One example of this is where the person had a lot of unwarranted Guilt in their life.
For their first event, the person went to a memory of being in the womb and overhearing their parents discussing how the pregnancy was a mistake and they couldn’t afford it.
That could certainly give you feelings of guilt!
As we have mentioned before in previous articles, all of our behaviour, learning and change happens at the unconscious level and one of the roles of the unconscious mind is to run and preserve the body.
If your child is running automatic behaviour such as bedwetting, sleep disturbance, reliance on dummies, then you can resolve these behaviours by talking to your child’s unconscious mind.
Teach your child about their body and the function of the brain and explain the role of conscious and unconscious mind.
Encourage them to communicate with their ‘inner self’ and you and they can ask if it is ok to do things differently.
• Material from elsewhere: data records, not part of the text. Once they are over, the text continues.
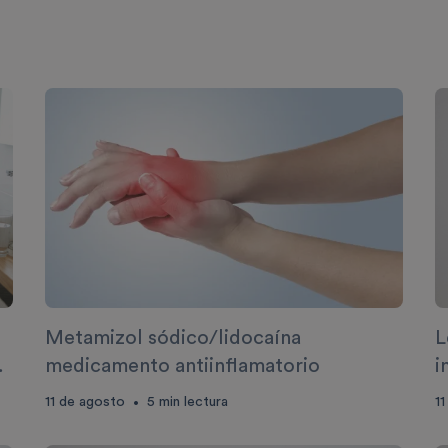
e
Metamizol sódico/lidocaína
L
e
medicamento antiinflamatorio
i
t
11 de agosto
5
min lectura
11
•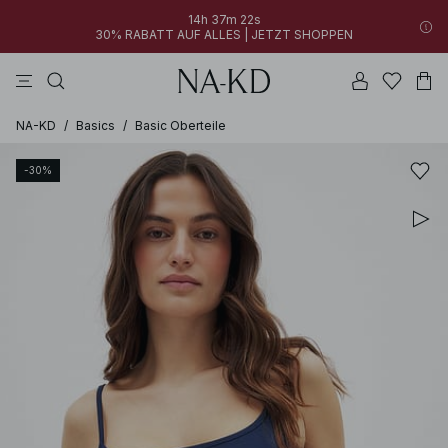
14h 37m 22s
30% RABATT AUF ALLES | JETZT SHOPPEN
longsleeves
kleider
khakigrün
perlweiß
hosen
NA-KD
/
Basics
/
Basic Oberteile
-30%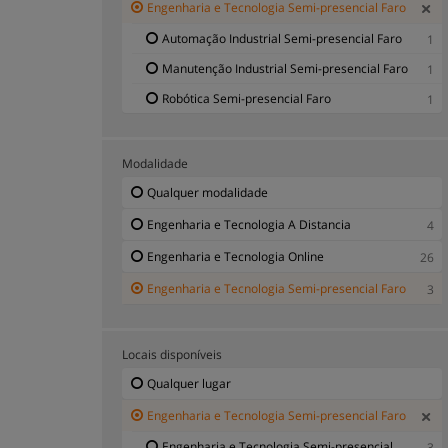
Engenharia e Tecnologia Semi-presencial Faro
Automação Industrial Semi-presencial Faro
1
Manutenção Industrial Semi-presencial Faro
1
Robótica Semi-presencial Faro
1
Modalidade
Qualquer modalidade
Engenharia e Tecnologia A Distancia
4
Engenharia e Tecnologia Online
26
Engenharia e Tecnologia Semi-presencial Faro
3
Locais disponíveis
Qualquer lugar
Engenharia e Tecnologia Semi-presencial Faro
Engenharia e Tecnologia Semi-presencial
3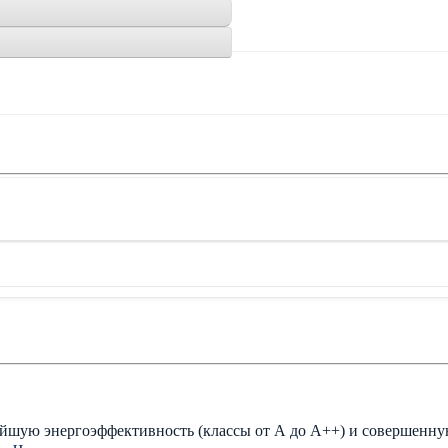
айшую энергоэффективность (классы от А до A++) и совершенную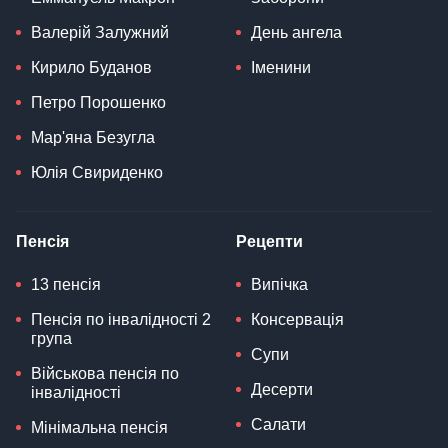
Валерій Залужний
День ангела
Кирило Буданов
Іменини
Петро Порошенко
Мар'яна Безугла
Юлія Свириденко
Пенсія
Рецепти
13 пенсія
Випічка
Пенсія по інвалідності 2
Консервація
група
Супи
Військова пенсія по
Десерти
інвалідності
Салати
Мінімальна пенсія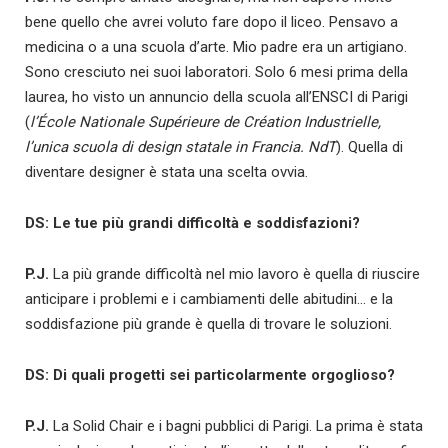
bene quello che avrei voluto fare dopo il liceo. Pensavo a
medicina o a una scuola d’arte. Mio padre era un artigiano.
Sono cresciuto nei suoi laboratori. Solo 6 mesi prima della
laurea, ho visto un annuncio della scuola all’ENSCI di Parigi
(
l’
École Nationale Supérieure de Création Industrielle,
l’unica scuola di design statale in Francia. NdT
). Quella di
diventare designer è stata una scelta ovvia.
DS: Le tue più grandi difficoltà e soddisfazioni?
P.J.
La più grande difficoltà nel mio lavoro è quella di riuscire
anticipare i problemi e i cambiamenti delle abitudini… e la
soddisfazione più grande è quella di trovare le soluzioni.
DS: Di quali progetti sei particolarmente orgoglioso?
P.J.
La Solid Chair e i bagni pubblici di Parigi. La prima è stata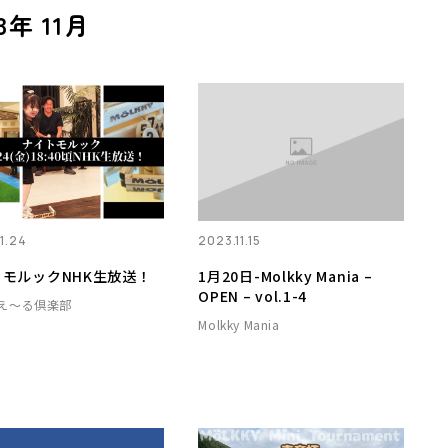
年 11月
1.24
2023.11.15
モルックNHK生放送！
1月20日-Molkky Mania –
OPEN – vol.1-4
え～る倶楽部
Molkky Mania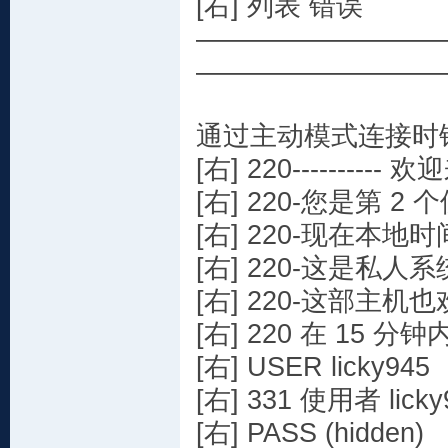
[右] 列表 错误
—————————
—————————
通过主动模式连接时
[右] 220---------- 欢迎
[右] 220-您是第 
[右] 220-现在本地
[右] 220-这是私人
[右] 220-这部主机
[右] 220 在 15
[右] USER licky945
[右] 331 使用者 lick
[右] PASS (hidden)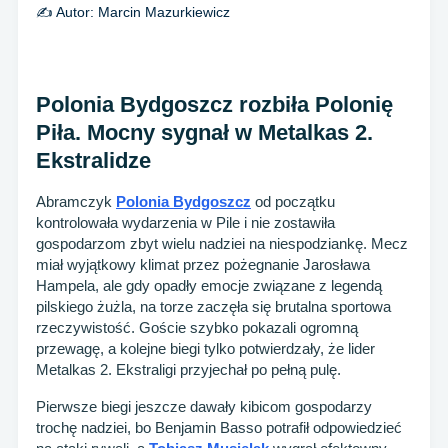
✍️ Autor:
Marcin Mazurkiewicz
Polonia Bydgoszcz rozbiła Polonię
Piła. Mocny sygnał w Metalkas 2.
Ekstralidze
Abramczyk
Polonia Bydgoszcz
od początku
kontrolowała wydarzenia w Pile i nie zostawiła
gospodarzom zbyt wielu nadziei na niespodziankę. Mecz
miał wyjątkowy klimat przez pożegnanie Jarosława
Hampela, ale gdy opadły emocje związane z legendą
pilskiego żużla, na torze zaczęła się brutalna sportowa
rzeczywistość. Goście szybko pokazali ogromną
przewagę, a kolejne biegi tylko potwierdzały, że lider
Metalkas 2. Ekstraligi przyjechał po pełną pulę.
Pierwsze biegi jeszcze dawały kibicom gospodarzy
trochę nadziei, bo Benjamin Basso potrafił odpowiedzieć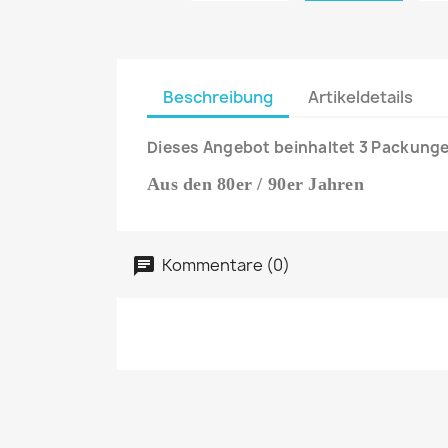
Beschreibung
Artikeldetails
Dieses Angebot beinhaltet 3 Packung
Aus den 80er / 90er Jahren
Kommentare (0)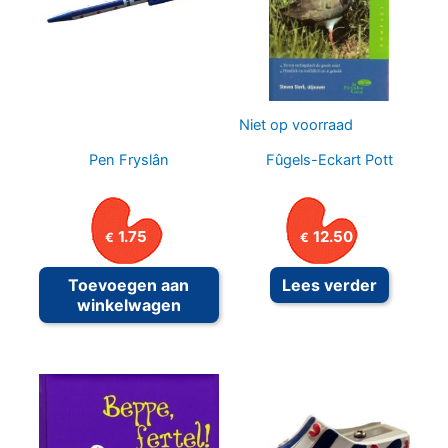
Niet op voorraad
Pen Fryslân
Fûgels-Eckart Pott
1.75
12.50
€
€
Toevoegen aan
Lees verder
winkelwagen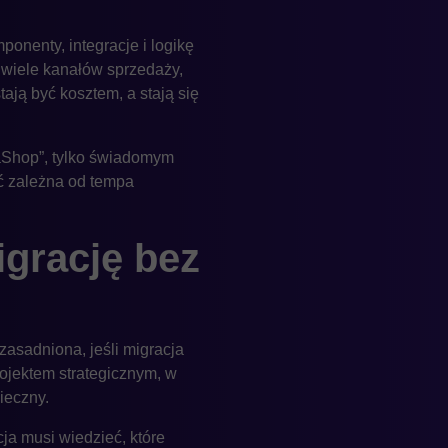
onenty, integracje i logikę
ą wiele kanałów sprzedaży,
ają być kosztem, a stają się
taShop”, tylko świadomym
yć zależna od tempa
igrację bez
zasadniona, jeśli migracja
ojektem strategicznym, w
ieczny.
a musi wiedzieć, które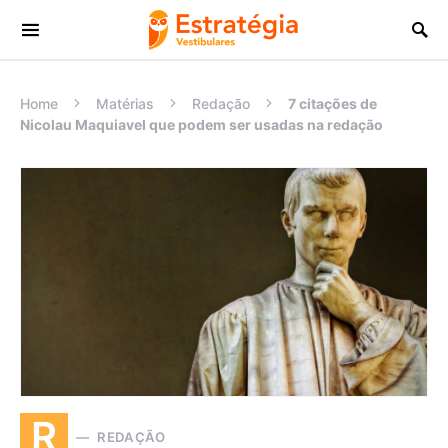
Procurar:
Home
Matérias
Redação
7 citações de
Nicolau Maquiavel que podem ser usadas na redação
R
REDAÇÃO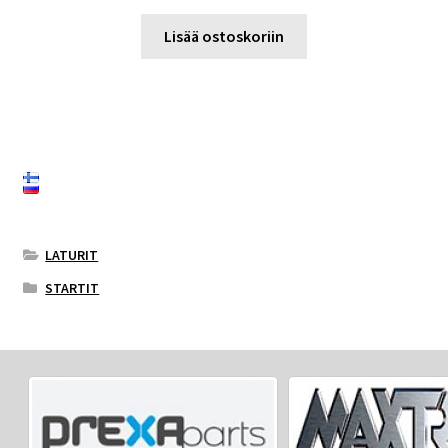
Lisää ostoskoriin
LATURIT
STARTIT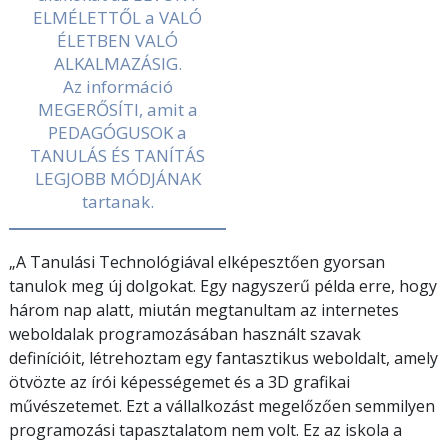
ELMÉLETTŐL a VALÓ
ÉLETBEN VALÓ
ALKALMAZÁSIG.
Az információ
MEGERŐSÍTI, amit a
PEDAGÓGUSOK a
TANULÁS ÉS TANÍTÁS
LEGJOBB MÓDJÁNAK
tartanak.
„A Tanulási Technológiával elképesztően gyorsan
tanulok meg új dolgokat. Egy nagyszerű példa erre, hogy
három nap alatt, miután megtanultam az internetes
weboldalak programozásában használt szavak
definícióit, létrehoztam egy fantasztikus weboldalt, amely
ötvözte az írói képességemet és a 3D grafikai
művészetemet. Ezt a vállalkozást megelőzően semmilyen
programozási tapasztalatom nem volt. Ez az iskola a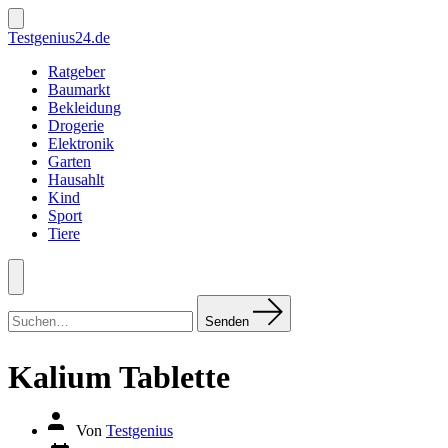
Zum
Inhalt
Suche
Testgenius24.de
ein-/ausblenden
springen
Ratgeber
Baumarkt
Bekleidung
Drogerie
Elektronik
Garten
Hausahlt
Kind
Sport
Tiere
Menü
Suchen
nach:
Senden
Kalium Tablette
Autor
Von
Testgenius
des
Datum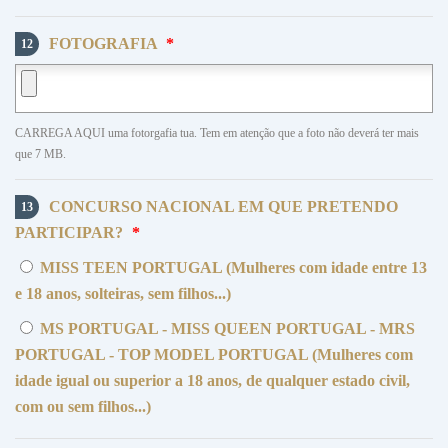
FOTOGRAFIA
*
12
CARREGA AQUI uma fotorgafia tua. Tem em atenção que a foto não deverá ter mais
que 7 MB.
CONCURSO NACIONAL EM QUE PRETENDO
13
PARTICIPAR?
*
MISS TEEN PORTUGAL (Mulheres com idade entre 13
e 18 anos, solteiras, sem filhos...)
MS PORTUGAL - MISS QUEEN PORTUGAL - MRS
PORTUGAL - TOP MODEL PORTUGAL (Mulheres com
idade igual ou superior a 18 anos, de qualquer estado civil,
com ou sem filhos...)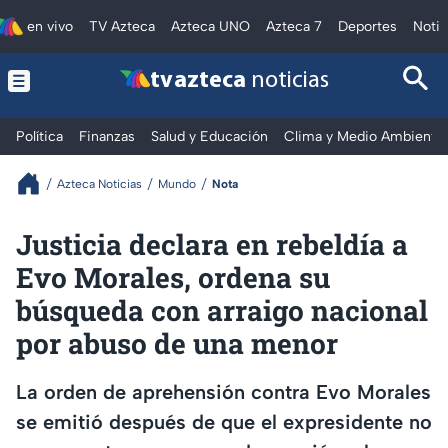
en vivo
TV Azteca
Azteca UNO
Azteca 7
Deportes
Notic
tv azteca
noticias
Política
Finanzas
Salud y Educación
Clima y Medio Ambiente
Azteca Noticias
Mundo
Nota
Justicia declara en rebeldía a
Evo Morales, ordena su
búsqueda con arraigo nacional
por abuso de una menor
La orden de aprehensión contra Evo Morales
se emitió después de que el expresidente no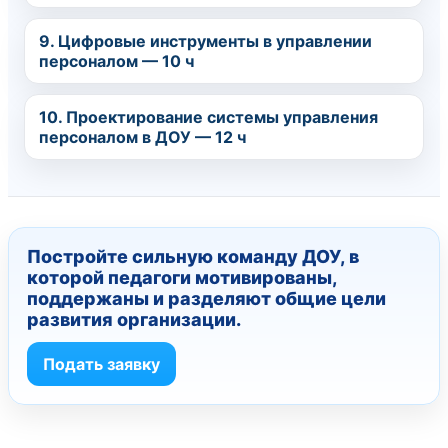
9. Цифровые инструменты в управлении
персоналом — 10 ч
10. Проектирование системы управления
персоналом в ДОУ — 12 ч
Постройте сильную команду ДОУ, в
которой педагоги мотивированы,
поддержаны и разделяют общие цели
развития организации.
Подать заявку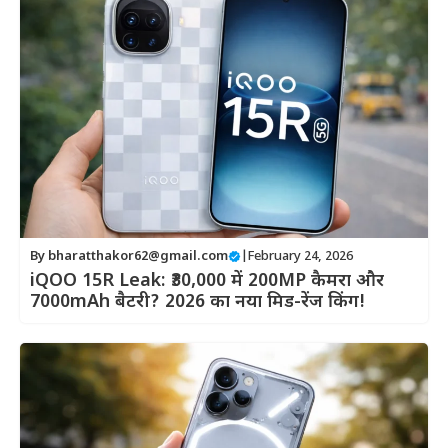
By
bharatthakor62@gmail.com
|
February 24, 2026
iQOO 15R Leak: ₹30,000 में 200MP कैमरा और
7000mAh बैटरी? 2026 का नया मिड-रेंज किंग!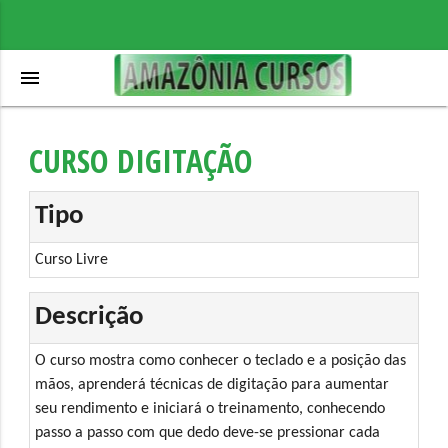
menu
CURSO DIGITAÇÃO
Tipo
Curso Livre
Descrição
O curso mostra como conhecer o teclado e a posição das
mãos, aprenderá técnicas de digitação para aumentar
seu rendimento e iniciará o treinamento, conhecendo
passo a passo com que dedo deve-se pressionar cada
If they say it is, then show them how to ask for the desired behaviour e.g. ‘Please can you wake me up so that I can go to the toilet’.
Be specific with the behaviour required.
This works on the same principle as the Unconscious Mind waking us up at a specific time each morning, making the alarm clock unnecessary for some people.
As children grow up they like to fit in and be ‘cool’, this can lead to behaviour which is socially unacceptable such as fighting.
One of the things that we look at in NLP is called ‘Reframing’ which is where we look to frame the behaviour in a different way to achieve a positive outcome.
So in this case you would discuss other ways that they can be ‘cool’ by doing different things, also draw focus to how many of their friends are ‘cool’ who do not fight.
Their behaviour always has a reason or purpose driving it, although the positive intention for them isn’t always positive for us or others!
Taking the time to elicit, with NLP’s wonderfully effective techniques, what your child’s positive intention is, will allow you to guide them to alternative behaviours which, while still fulfilling their positive purpose, are also more acceptable to the people around them.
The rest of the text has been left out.